## Your objective
Word for word, transcribe the data below from the line with "You are a GUI" to the line with "The height and", keeping both of those lines.

## Data shown
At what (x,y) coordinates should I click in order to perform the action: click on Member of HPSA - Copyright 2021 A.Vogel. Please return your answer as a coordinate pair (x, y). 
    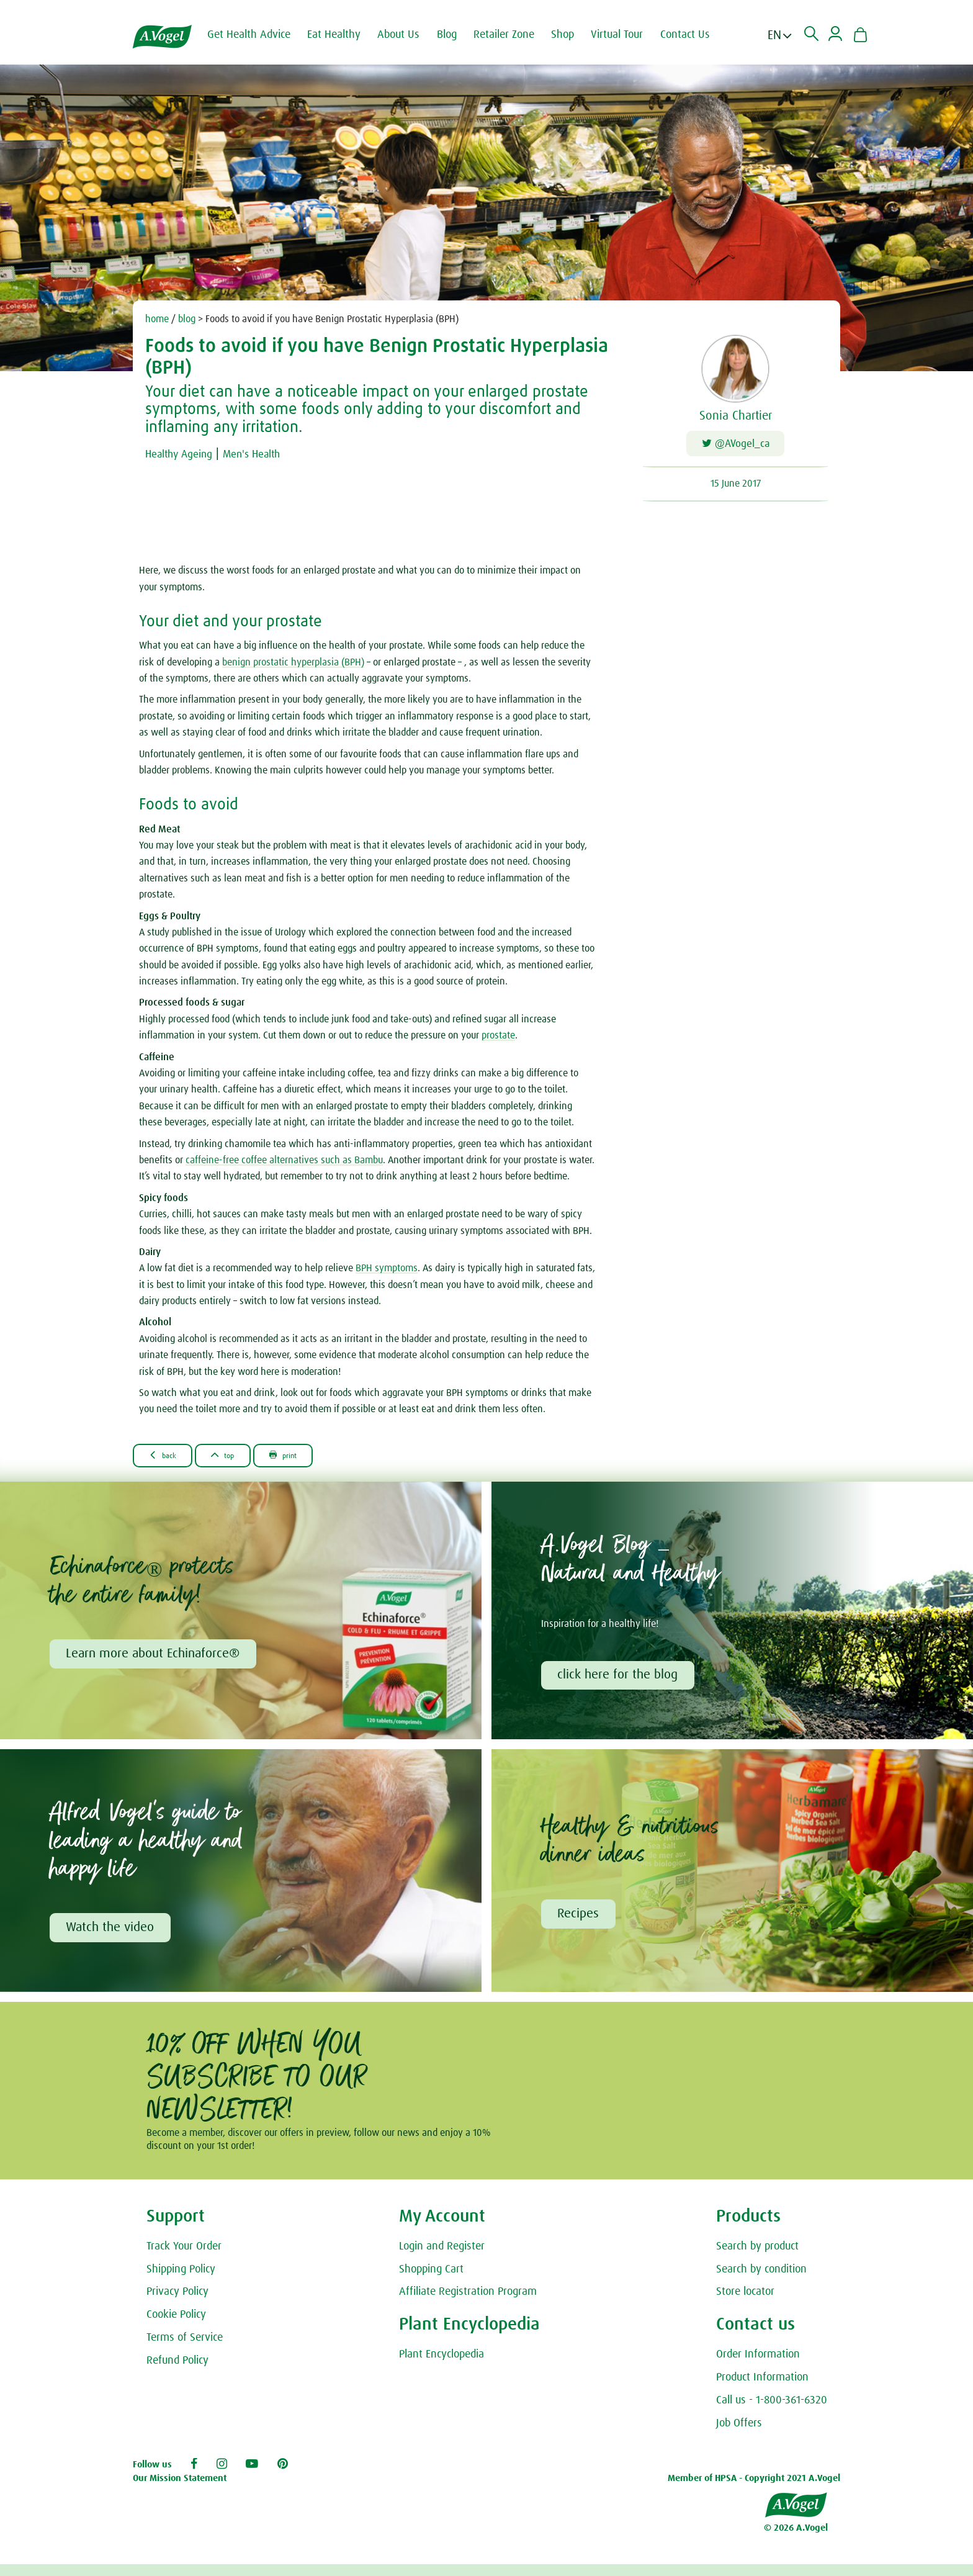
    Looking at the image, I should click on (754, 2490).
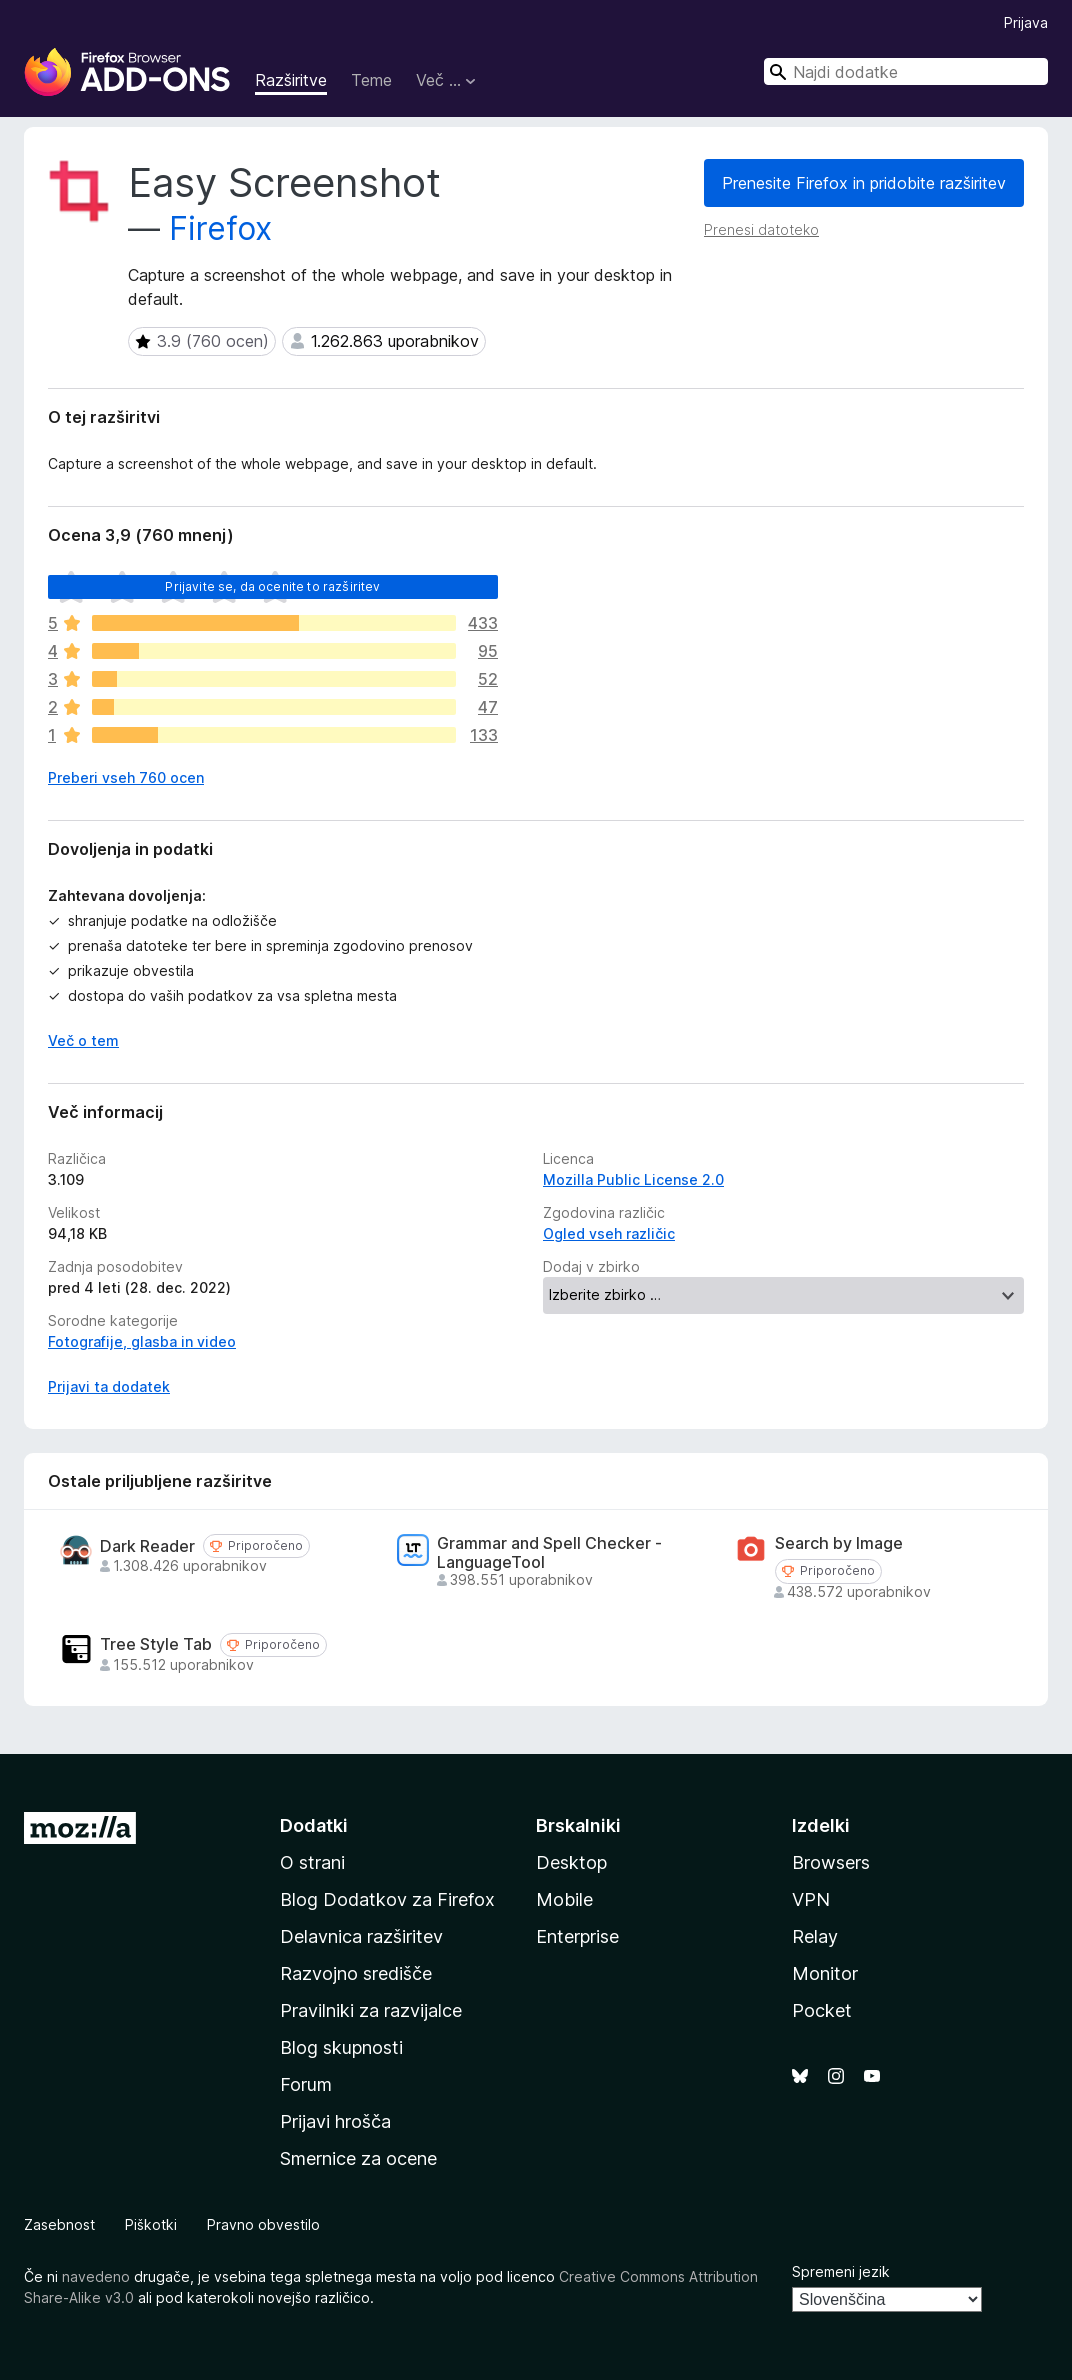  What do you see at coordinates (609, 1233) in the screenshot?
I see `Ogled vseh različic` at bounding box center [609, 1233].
==
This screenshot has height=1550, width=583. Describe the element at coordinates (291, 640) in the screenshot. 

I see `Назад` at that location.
* * *
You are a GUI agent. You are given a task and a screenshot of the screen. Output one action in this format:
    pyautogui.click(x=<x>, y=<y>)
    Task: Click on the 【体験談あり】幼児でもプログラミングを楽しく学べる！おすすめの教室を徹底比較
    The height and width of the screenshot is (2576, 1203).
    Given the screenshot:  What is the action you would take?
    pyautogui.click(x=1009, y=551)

## Solution
You are a GUI agent. You are given a task and a screenshot of the screen. Output one action in this format:
    pyautogui.click(x=<x>, y=<y>)
    Task: Click on the 【体験談あり】幼児でもプログラミングを楽しく学べる！おすすめの教室を徹底比較
    The height and width of the screenshot is (2576, 1203).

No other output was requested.